14 de março de 2009 | 18h25

Na semana passada, o governo boliviano expulsou o segundo-secretário da embaixada dos Estados Unidos em La Paz, Francisco Martínez. Ele foi acusado de conspirar com oposicionistas.

Morales afirma que Martínez também manteve contatos com o destituído ex-gerente de Comercialização da estatal petrolífera (YPFB), Rodrigo Carrasco, a quem acusou de ser um agente infiltrado da CIA. Carrasco foi demitido após a descoberta de um escândalo de corrupção que levou à queda do presidente da petrolífera, Santos Ramírez.

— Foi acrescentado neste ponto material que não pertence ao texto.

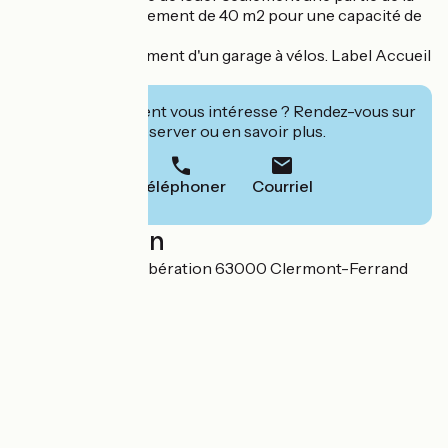
maison: un appartement de 40 m2 pour une capacité de
2 personnes.
Elle dispose également d'un garage à vélos. Label Accueil
Vélo.
Cet établissement vous intéresse ? Rendez-vous sur
leur site pour réserver ou en savoir plus.
Téléphoner
Courriel
Localisation
140 Avenue de la libération 63000 Clermont-Ferrand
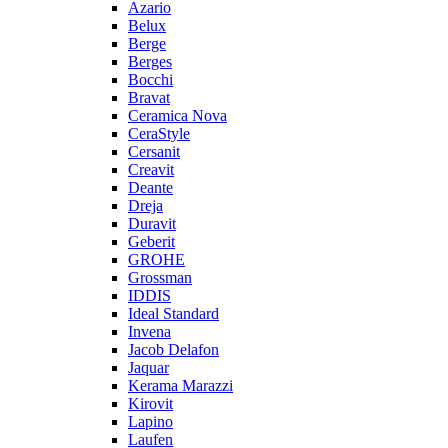
Azario
Belux
Berge
Berges
Bocchi
Bravat
Ceramica Nova
CeraStyle
Cersanit
Creavit
Deante
Dreja
Duravit
Geberit
GROHE
Grossman
IDDIS
Ideal Standard
Invena
Jacob Delafon
Jaquar
Kerama Marazzi
Kirovit
Lapino
Laufen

Autoridades norte-americanas rechaçaram várias vezes as acusações de Morales. O subsecretário de Estado para o Hemisfério Ocidental, Thomas Shannon, disse em Washington na sexta-feira que os EUA requerem "um diálogo diplomático total e de alta qualidade" para o restabelecimento pleno das relações com a Bolívia.

Morales expulsou o embaixador norte-americano e Rodríguez e suspendeu indefinidamente as operações da agência norte-americana antidrogas (DAS), após acusá-los de conspiração e espionagem.